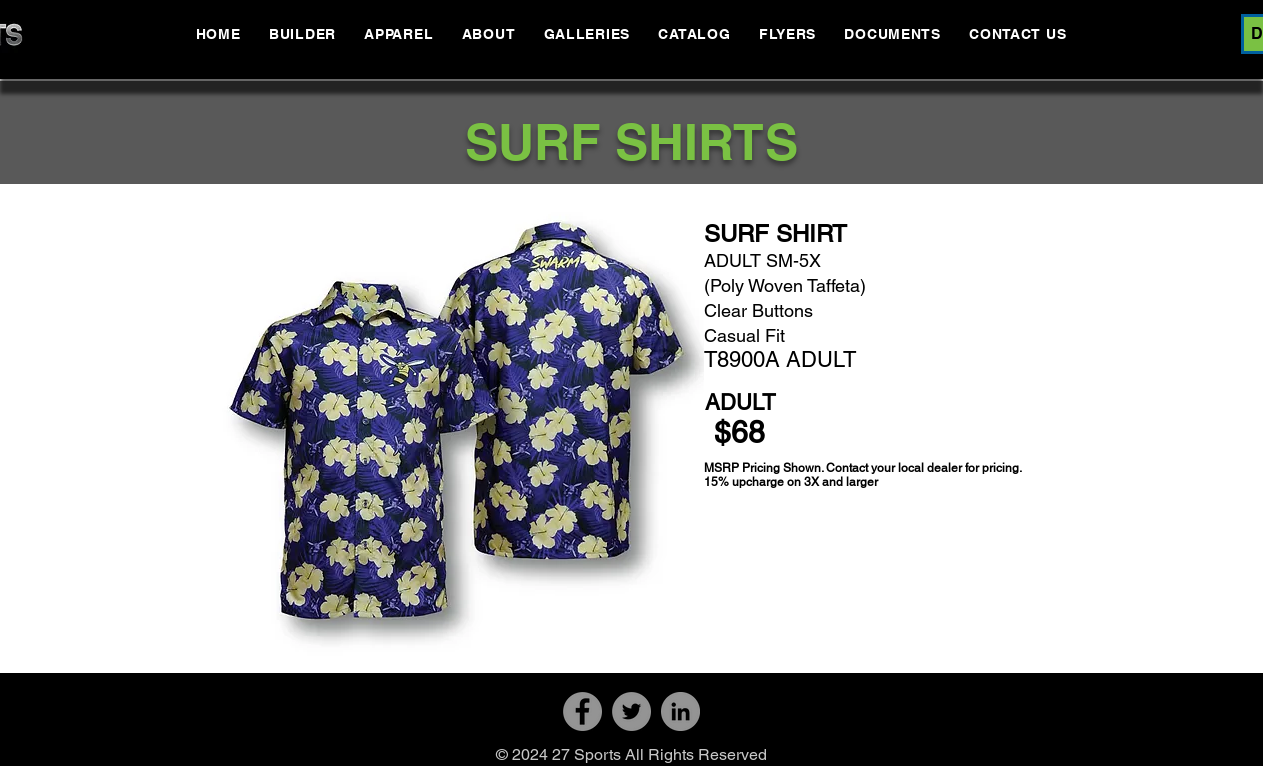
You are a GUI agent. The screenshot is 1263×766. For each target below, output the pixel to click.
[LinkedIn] (680, 711)
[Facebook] (582, 711)
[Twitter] (631, 711)
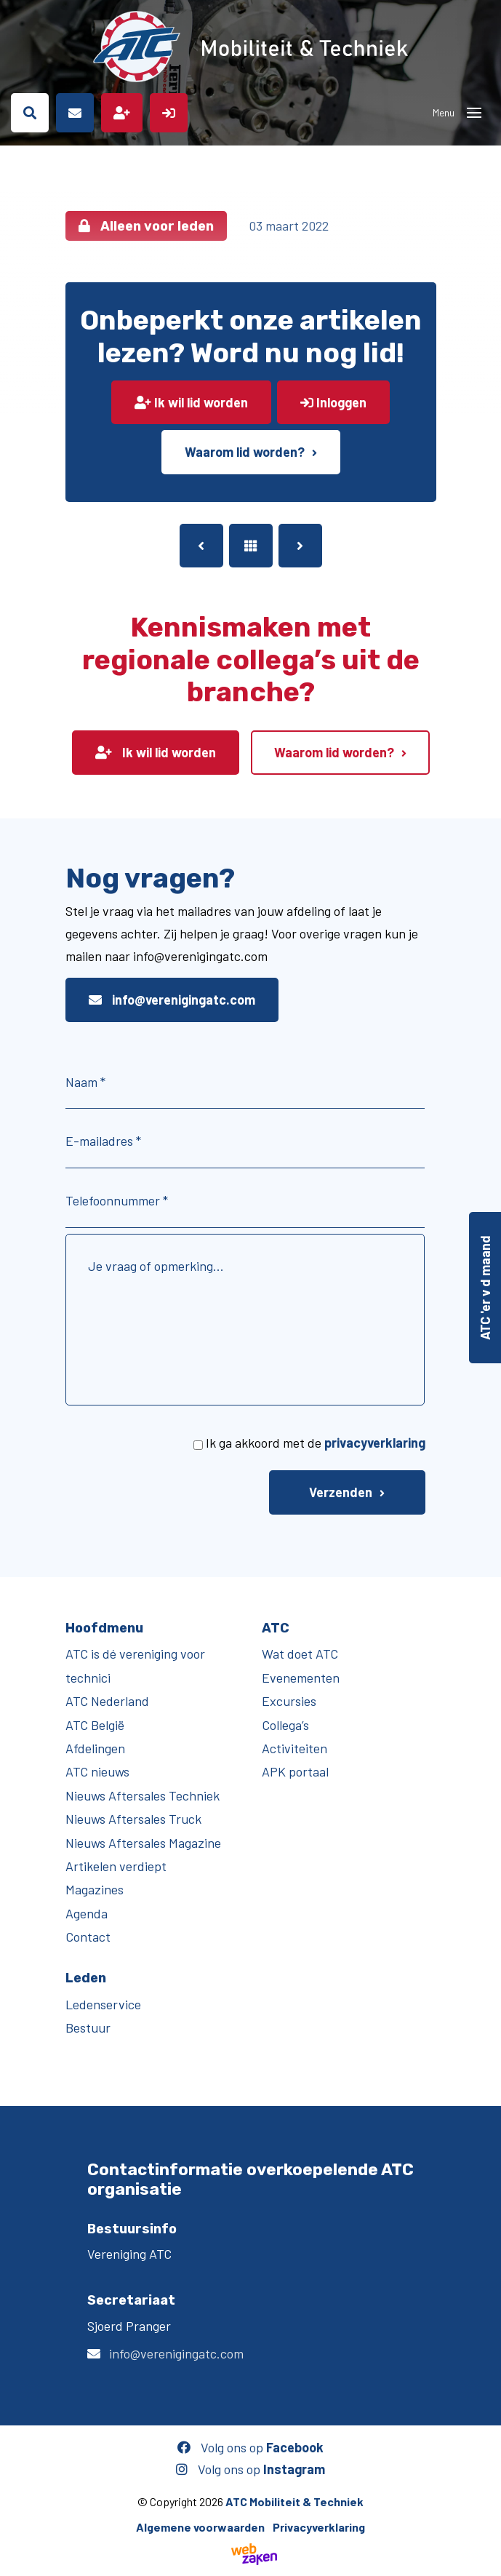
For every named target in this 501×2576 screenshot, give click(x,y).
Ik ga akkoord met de (315, 1443)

============

Problem details
Give back all of the entries above exactly, with the pictures excluded.

Solution for this problem
You are a GUI agent. The screenshot is 1263×766. For each target below, output the pixel to click.
[LinkedIn] (680, 711)
[Facebook] (582, 711)
[Twitter] (631, 711)
For every named target in this 501×2576 screenshot, give click(x,y).
Ik ga akkoord met de (315, 1443)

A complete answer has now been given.